The accompanying consolidated financial statements include the accounts of the
Company and its wholly-owned subsidiaries; J.L. Manta, Inc.("Manta"), P.W.
Stephens Residential, Inc.(Residential"), and P.W. Stephens Contractors, Inc.
and P.W. Stephens Services, Inc. (collectively referred to as "St. Louis"). The
P.W. Stephens Contractors, Inc. and QHI Stephens Contractors, Inc. subsidiaries
were discontinued in May 1997 and have been accounted for as discontinued
operations for all current periods reported under this Form 10-QSB. Kelar
Controls, Inc. was divested on June 30, 1997, and is also accounted for as
discontinued operations for all periods reported under this current Form 10-QSB.
Net Income (Loss) Per Share Information. The net income (loss) per share amounts
have been computed by dividing net loss by the weighted-average number of common
shares outstanding during the respective periods.
In February 1997, The Financial Accounting Standards Board Issued Statement No.
128, Earnings Per Share, which was required to be adopted on December 31, 1997.
The Company is now required to exclude the dilutive effect of stock options in
its calculation of primary earnings per share and to restate prior periods. The
impact of statement 128 on the calculation of fully diluted earnings per share
was not material.
Fair Value of Financial Instruments: The Company's financial instruments consist
of cash and cash equivalents, accounts receivable, accounts payable and notes
payable. The Company believes that the carrying value of these instruments on
the accompanying balance sheet approximates their fair value.
Reclassifications: Certain reclassifications have been made to prior year
financial statements to conform with the current year presentation.
NOTE 2 - SECURITIES AVAILABLE FOR SALE
Securities available for sale consist of 570,333 common shares of American Eco
Corporation ("AEC"). These shares were issued to the Company by AEC in lieu of
cash in conjunction with the Amendment dated September 30, 1997, to the existing
line of credit which increased the maximum borrowing amount under the line to
$20,000,000. The Company intends to sell these securities to settle certain
existing obligations (see NOTE 3 - TRANSACTIONS WITH AFFILIATES and Item 2
Liquidity for additional disclosures).
NOTE 3 - TRANSACTIONS WITH AFFILIATES
On September 30, 1997, AEC executed a renewal and amendment to the existing line
of credit facility increasing the Company's maximum borrowing amount to
$20,000,000. The AEC line of credit facility carries interest at the prime rate
plus 2% per annum, is unsecured and matures on February 18, 1998 (there are
discussions being held regarding an extension to the line of credit facility).

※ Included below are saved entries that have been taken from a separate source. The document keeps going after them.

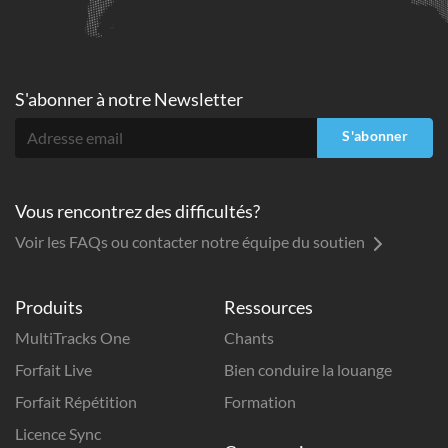
S'abonner à
notre Newsletter
S'abonner
Vous rencontrez des difficultés?
Voir les FAQs ou contacter notre équipe du soutien
Produits
Ressources
MultiTracks One
Chants
Forfait Live
Bien conduire la louange
Forfait Répétition
Formation
Licence Sync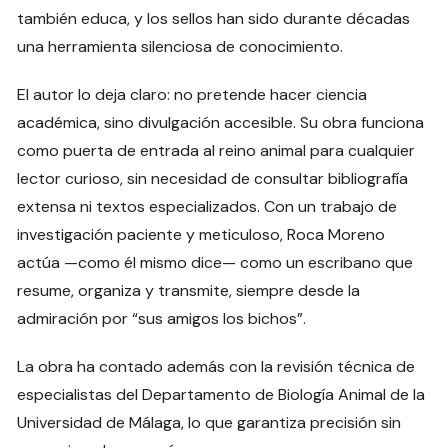
también educa, y los sellos han sido durante décadas
una herramienta silenciosa de conocimiento.
El autor lo deja claro: no pretende hacer ciencia
académica, sino divulgación accesible. Su obra funciona
como puerta de entrada al reino animal para cualquier
lector curioso, sin necesidad de consultar bibliografía
extensa ni textos especializados. Con un trabajo de
investigación paciente y meticuloso, Roca Moreno
actúa —como él mismo dice— como un escribano que
resume, organiza y transmite, siempre desde la
admiración por “sus amigos los bichos”.
La obra ha contado además con la revisión técnica de
especialistas del Departamento de Biología Animal de la
Universidad de Málaga, lo que garantiza precisión sin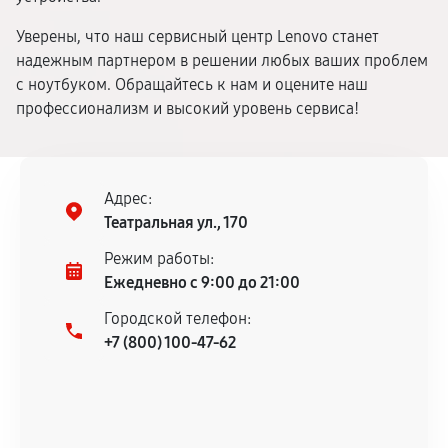
Уверены, что наш сервисный центр Lenovo станет
надежным партнером в решении любых ваших проблем
с ноутбуком. Обращайтесь к нам и оцените наш
профессионализм и высокий уровень сервиса!
Адрес:
Театральная ул., 170
Режим работы:
Ежедневно с 9:00 до 21:00
Городской телефон:
+7 (800) 100-47-62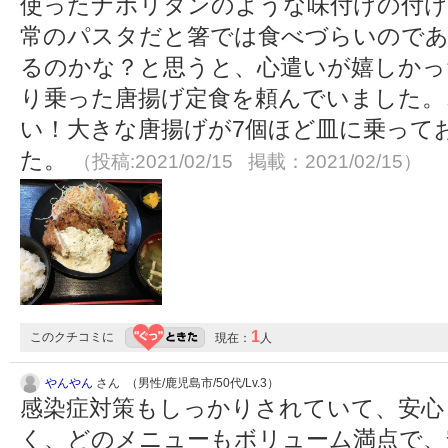
使ったナポリタンのような味付けの付け
常のパスタだと箸では食べづらいので
るのかな？と思うと、心遣いが嬉しかっ
り乗った唐揚げ定食を頼んでいました。
い！大きな唐揚げが7個ほど皿に乗って
た。
（投稿:2021/02/15 掲載：2021/02/15）
1
このクチコミに
現在：
人
やんやん
さん （男性/鹿児島市/50代/Lv.3）
感染症対策もしっかりされていて、安心
く、どのメニューもボリューム満点で、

As of December 31, 1997 and September 30, 1997, the total amounts outstanding
under the AEC facility were $17,908,945 and $17,609,424 respectively. Included
in these amounts are accrued interest of $1,134,832 and $835,311 respectively.
Page 6 of 14
<PAGE>
The renewal of the line of credit facility also provides AEC an option to
convert the entire outstanding principal amount of the line of credit plus any
accrued interest outstanding at the time of conversion, into common shares of
EIF Holdings, Inc. subject to stockholder approval to increase the number of
authorized shares. No guarantee can be made that stockholder approval will be
obtained. The conversion price for each common share is equal to 85% of the five
day weighted average closing price of the common shares as quoted in the
over-the-counter "pink sheets" immediately prior to the conversion date.
In connection with the acquisition of Manta, the Company issued convertible
promissory notes totalling $2,235,312 to certain of Manta's former stockholders.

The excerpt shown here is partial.